Required work: Show each line in the listing below that contains the word "daysCusto".

Given data:
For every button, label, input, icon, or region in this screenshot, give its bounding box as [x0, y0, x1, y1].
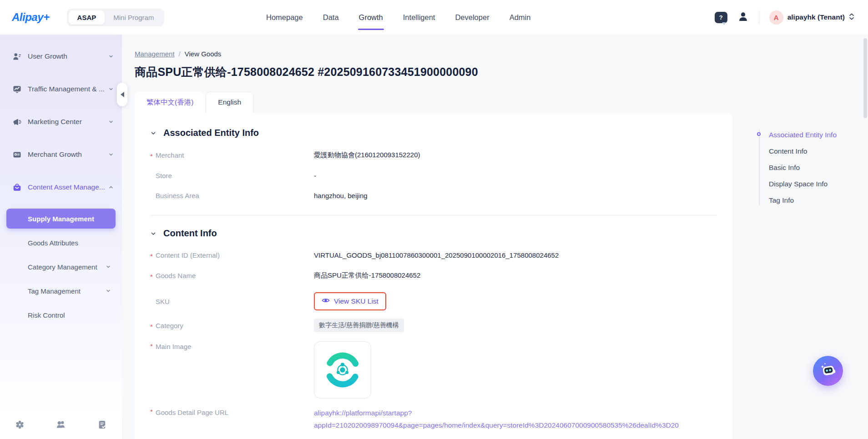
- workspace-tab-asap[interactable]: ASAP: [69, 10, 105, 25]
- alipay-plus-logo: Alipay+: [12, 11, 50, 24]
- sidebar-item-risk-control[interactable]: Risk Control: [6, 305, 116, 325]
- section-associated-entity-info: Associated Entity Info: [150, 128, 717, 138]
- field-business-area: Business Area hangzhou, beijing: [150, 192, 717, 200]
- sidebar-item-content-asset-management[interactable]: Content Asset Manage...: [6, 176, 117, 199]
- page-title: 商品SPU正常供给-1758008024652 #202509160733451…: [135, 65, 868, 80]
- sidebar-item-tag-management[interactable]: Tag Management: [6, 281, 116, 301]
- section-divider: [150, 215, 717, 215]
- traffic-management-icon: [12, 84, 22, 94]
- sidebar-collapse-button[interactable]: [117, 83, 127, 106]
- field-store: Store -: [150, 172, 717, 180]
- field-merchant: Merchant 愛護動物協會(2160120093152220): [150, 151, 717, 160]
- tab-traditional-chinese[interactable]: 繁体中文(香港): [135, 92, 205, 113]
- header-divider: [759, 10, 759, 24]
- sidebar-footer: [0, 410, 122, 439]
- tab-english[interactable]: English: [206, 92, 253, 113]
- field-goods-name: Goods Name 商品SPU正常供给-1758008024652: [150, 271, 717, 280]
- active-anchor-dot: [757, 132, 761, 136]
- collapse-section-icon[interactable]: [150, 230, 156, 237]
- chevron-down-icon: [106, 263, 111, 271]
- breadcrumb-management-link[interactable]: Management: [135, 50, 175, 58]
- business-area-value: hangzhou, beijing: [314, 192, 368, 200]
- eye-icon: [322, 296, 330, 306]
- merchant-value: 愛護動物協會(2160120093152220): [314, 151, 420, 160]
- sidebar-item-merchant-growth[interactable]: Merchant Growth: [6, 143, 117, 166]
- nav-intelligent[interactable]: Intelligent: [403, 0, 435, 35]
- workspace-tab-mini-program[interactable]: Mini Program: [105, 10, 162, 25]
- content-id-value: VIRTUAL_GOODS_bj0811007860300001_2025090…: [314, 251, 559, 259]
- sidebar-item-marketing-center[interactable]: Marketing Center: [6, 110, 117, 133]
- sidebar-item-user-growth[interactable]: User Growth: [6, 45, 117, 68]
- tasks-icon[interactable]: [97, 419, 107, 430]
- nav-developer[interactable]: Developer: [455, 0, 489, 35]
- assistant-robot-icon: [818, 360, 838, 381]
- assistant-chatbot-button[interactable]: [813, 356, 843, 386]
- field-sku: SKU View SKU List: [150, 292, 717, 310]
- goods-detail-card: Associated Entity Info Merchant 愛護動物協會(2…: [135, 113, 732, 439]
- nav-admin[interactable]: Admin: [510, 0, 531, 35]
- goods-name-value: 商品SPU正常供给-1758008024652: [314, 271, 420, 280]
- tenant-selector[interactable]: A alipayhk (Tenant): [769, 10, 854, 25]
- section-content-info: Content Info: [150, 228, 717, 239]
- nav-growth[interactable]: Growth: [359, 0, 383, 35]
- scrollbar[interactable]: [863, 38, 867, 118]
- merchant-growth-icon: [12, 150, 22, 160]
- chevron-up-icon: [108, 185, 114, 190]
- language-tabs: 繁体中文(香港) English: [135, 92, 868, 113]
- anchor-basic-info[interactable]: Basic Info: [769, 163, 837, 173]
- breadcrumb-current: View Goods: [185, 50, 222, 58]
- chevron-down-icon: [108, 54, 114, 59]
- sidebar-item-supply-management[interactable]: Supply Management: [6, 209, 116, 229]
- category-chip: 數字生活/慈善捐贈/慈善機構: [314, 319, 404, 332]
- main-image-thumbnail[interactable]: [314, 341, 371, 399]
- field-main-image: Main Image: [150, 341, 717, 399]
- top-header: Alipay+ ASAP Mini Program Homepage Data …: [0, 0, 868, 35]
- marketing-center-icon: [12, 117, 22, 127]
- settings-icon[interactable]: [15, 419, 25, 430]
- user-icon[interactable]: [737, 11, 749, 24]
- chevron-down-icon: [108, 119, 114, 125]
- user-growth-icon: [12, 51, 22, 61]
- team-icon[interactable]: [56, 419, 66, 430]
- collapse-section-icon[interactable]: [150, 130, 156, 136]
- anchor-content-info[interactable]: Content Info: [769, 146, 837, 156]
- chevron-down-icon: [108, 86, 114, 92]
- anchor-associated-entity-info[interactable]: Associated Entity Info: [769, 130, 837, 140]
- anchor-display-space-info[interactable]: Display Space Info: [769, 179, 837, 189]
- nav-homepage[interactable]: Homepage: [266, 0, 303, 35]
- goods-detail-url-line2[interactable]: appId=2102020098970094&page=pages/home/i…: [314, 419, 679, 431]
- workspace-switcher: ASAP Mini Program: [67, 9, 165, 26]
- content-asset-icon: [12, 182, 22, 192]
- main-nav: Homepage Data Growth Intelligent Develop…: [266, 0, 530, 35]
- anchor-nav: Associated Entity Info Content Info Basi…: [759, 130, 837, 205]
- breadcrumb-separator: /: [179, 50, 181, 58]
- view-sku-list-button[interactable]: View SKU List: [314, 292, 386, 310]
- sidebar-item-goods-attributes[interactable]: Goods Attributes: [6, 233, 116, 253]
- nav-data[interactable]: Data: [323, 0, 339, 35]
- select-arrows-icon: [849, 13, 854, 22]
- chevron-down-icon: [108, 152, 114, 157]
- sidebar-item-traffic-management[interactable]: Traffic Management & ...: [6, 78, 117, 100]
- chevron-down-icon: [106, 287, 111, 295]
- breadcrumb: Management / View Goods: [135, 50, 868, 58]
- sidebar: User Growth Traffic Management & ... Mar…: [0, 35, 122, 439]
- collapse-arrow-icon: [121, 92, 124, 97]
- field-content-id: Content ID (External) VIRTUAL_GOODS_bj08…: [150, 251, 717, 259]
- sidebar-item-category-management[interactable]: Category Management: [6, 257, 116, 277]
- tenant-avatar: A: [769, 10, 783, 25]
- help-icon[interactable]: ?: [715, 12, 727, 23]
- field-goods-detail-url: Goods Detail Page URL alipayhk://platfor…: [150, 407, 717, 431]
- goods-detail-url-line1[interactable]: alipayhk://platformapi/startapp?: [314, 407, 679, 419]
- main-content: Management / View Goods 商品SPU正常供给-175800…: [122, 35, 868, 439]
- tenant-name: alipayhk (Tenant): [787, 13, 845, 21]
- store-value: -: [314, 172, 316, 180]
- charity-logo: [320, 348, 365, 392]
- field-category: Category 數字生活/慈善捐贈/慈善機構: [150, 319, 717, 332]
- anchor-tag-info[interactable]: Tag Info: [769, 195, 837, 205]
...
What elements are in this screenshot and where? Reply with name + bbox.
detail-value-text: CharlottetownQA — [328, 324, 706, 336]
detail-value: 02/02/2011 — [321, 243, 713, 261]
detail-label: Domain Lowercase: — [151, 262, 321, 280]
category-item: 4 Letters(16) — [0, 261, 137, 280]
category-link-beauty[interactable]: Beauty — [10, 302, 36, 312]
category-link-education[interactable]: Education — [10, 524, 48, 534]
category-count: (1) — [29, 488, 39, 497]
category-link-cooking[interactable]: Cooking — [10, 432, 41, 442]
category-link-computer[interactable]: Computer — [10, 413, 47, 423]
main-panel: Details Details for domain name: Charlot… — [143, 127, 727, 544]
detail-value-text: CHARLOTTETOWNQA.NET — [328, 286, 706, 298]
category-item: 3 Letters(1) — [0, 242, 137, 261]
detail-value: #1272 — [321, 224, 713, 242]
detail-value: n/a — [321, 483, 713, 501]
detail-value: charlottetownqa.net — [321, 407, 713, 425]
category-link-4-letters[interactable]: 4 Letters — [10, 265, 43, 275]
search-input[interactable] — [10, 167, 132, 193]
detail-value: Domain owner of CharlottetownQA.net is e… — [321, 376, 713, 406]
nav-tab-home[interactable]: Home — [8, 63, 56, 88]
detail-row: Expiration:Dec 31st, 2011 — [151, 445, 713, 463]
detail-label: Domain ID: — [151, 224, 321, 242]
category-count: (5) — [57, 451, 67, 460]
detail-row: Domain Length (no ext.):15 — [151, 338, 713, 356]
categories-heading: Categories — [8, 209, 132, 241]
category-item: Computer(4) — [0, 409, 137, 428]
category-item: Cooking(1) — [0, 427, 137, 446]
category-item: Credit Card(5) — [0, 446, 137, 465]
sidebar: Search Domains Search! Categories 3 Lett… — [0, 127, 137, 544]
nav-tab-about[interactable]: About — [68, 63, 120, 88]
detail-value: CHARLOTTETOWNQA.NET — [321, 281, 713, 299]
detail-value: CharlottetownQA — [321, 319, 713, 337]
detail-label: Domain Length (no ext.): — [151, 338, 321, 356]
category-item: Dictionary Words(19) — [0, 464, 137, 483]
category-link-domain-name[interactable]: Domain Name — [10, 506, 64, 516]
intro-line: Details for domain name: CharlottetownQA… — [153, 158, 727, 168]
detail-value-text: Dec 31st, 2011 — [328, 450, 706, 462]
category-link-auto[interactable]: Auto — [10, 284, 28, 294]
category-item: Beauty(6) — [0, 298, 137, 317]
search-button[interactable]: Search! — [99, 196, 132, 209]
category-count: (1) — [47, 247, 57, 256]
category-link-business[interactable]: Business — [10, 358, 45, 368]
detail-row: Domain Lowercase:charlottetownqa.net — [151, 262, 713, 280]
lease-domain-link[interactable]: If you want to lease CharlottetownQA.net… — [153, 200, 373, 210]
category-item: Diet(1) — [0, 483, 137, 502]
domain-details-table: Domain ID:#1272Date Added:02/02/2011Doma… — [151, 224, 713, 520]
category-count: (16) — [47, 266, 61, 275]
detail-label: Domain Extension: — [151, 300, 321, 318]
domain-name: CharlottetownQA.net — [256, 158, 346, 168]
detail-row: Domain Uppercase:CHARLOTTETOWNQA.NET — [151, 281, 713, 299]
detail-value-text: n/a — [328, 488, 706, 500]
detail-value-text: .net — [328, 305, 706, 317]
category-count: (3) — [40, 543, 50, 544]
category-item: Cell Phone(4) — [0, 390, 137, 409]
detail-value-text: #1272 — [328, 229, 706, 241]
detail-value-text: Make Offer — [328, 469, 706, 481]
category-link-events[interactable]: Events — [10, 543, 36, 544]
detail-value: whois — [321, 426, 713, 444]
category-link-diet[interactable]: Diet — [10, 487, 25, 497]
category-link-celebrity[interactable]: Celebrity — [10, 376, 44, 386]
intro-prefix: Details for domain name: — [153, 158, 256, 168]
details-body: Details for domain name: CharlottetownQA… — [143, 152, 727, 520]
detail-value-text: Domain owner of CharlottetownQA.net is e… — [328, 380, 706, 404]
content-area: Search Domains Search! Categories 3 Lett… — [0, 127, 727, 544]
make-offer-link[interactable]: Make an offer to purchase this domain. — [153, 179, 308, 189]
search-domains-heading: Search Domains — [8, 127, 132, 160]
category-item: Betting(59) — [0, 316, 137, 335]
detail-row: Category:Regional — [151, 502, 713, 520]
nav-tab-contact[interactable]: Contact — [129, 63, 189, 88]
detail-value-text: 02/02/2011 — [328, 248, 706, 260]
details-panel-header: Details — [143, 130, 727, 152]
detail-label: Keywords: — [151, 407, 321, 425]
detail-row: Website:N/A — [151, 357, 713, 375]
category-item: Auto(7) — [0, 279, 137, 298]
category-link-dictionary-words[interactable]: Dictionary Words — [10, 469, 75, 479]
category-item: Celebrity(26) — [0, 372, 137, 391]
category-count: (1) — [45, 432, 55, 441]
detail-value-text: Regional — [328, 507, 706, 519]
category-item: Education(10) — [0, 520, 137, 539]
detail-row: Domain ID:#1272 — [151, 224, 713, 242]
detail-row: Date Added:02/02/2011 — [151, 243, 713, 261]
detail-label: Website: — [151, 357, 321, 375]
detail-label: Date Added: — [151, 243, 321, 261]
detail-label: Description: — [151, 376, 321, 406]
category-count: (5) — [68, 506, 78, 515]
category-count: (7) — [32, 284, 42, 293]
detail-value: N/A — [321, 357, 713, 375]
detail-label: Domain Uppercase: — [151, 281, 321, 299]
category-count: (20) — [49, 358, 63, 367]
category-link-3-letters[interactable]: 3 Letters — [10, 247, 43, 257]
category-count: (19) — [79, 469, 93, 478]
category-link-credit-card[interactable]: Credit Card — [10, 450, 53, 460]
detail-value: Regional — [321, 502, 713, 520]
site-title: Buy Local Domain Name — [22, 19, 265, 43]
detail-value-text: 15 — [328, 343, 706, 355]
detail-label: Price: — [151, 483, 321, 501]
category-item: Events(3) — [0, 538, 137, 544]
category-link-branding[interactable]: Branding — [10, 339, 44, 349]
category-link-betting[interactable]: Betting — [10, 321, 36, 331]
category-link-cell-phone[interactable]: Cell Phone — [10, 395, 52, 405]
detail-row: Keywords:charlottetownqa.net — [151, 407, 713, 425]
==
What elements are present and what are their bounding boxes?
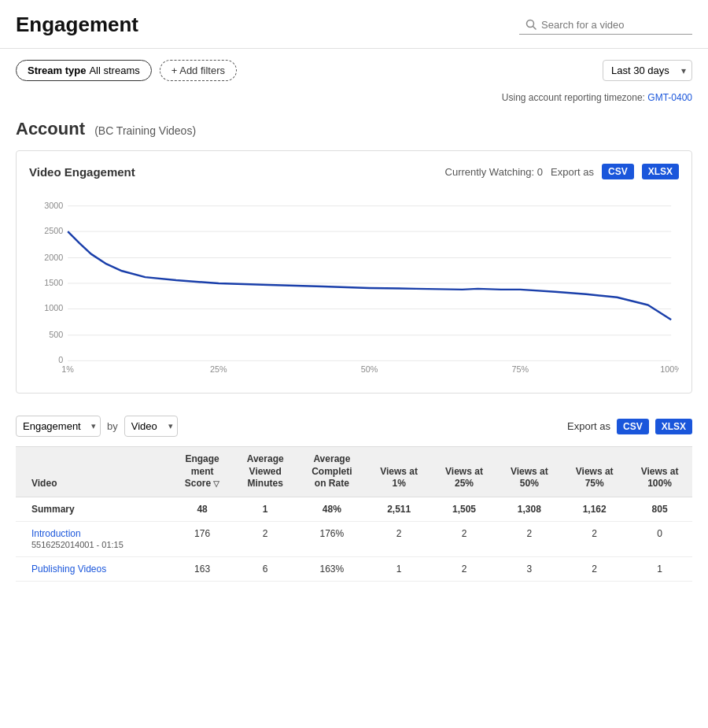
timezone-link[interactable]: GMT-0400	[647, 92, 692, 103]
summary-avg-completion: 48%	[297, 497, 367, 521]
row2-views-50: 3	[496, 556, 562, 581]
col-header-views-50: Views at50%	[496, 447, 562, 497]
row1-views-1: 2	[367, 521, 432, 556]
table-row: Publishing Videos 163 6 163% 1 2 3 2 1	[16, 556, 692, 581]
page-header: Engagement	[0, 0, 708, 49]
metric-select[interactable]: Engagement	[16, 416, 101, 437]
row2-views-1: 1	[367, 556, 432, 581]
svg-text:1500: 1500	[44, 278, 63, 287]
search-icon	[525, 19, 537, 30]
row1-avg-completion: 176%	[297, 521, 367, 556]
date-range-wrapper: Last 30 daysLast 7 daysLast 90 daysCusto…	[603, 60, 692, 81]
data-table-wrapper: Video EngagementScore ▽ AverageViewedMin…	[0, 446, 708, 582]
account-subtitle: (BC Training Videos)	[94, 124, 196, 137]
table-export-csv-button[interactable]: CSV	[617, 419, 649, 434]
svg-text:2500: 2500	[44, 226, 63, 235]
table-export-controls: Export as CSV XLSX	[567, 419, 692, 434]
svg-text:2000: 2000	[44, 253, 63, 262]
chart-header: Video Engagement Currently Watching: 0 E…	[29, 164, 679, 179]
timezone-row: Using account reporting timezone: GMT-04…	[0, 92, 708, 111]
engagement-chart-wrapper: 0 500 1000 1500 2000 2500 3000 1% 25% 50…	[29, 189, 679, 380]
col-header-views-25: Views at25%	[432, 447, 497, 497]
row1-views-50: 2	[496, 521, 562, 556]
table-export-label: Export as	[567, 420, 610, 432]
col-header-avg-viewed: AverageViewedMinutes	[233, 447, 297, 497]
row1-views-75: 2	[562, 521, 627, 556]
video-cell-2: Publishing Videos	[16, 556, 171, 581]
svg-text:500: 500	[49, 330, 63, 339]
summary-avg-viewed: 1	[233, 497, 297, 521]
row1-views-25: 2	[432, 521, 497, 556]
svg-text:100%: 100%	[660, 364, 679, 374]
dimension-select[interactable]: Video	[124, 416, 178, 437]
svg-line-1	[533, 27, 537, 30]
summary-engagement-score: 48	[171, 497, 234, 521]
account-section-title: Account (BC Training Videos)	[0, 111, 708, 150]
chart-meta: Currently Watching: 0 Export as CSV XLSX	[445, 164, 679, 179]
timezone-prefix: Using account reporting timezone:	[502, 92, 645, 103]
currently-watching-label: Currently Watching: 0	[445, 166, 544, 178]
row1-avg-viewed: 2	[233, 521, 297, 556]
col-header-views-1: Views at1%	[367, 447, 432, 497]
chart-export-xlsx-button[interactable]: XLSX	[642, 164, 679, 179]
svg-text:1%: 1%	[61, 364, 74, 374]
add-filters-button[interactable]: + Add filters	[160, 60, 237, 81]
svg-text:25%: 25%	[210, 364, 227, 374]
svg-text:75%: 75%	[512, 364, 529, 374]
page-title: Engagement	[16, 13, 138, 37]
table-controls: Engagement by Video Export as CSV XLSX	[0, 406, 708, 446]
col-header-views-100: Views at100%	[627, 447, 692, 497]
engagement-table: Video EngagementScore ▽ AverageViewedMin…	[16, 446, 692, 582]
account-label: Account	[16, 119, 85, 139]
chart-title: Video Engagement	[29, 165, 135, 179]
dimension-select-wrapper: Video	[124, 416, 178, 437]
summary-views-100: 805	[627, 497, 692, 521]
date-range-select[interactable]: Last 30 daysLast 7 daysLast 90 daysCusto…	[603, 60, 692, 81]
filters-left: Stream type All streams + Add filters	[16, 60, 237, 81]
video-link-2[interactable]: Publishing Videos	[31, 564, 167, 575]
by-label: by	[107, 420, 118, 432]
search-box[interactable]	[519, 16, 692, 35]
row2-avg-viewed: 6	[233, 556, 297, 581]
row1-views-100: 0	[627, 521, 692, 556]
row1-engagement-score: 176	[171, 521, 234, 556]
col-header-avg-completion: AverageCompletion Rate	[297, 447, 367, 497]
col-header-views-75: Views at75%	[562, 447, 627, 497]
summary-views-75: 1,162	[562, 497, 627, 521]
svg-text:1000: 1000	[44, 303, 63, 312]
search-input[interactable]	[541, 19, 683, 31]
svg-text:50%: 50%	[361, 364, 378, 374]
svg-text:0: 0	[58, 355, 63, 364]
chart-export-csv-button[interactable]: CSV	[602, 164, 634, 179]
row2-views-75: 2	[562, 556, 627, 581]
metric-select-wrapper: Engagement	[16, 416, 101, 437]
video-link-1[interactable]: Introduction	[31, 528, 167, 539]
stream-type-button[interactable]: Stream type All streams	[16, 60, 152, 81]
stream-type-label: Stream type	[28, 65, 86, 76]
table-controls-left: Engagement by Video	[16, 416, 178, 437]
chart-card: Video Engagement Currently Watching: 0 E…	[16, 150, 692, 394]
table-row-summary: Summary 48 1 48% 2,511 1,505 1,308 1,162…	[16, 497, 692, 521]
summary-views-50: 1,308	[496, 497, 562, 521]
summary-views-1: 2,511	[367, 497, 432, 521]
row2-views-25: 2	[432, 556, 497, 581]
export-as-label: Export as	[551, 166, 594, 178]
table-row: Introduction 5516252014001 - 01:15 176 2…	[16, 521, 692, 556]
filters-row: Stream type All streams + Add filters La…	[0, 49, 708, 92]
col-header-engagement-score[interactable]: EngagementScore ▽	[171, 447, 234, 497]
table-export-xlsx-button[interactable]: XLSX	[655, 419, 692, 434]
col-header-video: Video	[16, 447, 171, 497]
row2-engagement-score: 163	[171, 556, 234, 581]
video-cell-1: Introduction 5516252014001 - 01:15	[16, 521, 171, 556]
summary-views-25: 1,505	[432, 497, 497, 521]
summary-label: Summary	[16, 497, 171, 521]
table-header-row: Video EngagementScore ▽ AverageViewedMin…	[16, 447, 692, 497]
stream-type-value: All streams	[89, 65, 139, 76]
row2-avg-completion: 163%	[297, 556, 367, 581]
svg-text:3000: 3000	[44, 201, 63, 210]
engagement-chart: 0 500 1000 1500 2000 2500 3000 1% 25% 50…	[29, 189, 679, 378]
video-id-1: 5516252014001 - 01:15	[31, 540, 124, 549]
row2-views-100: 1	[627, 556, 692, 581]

Exercise output:
date-range-wrapper: Last 30 daysLast 7 daysLast 90 daysCusto…	[603, 60, 692, 81]
date-range-select[interactable]: Last 30 daysLast 7 daysLast 90 daysCusto…	[603, 60, 692, 81]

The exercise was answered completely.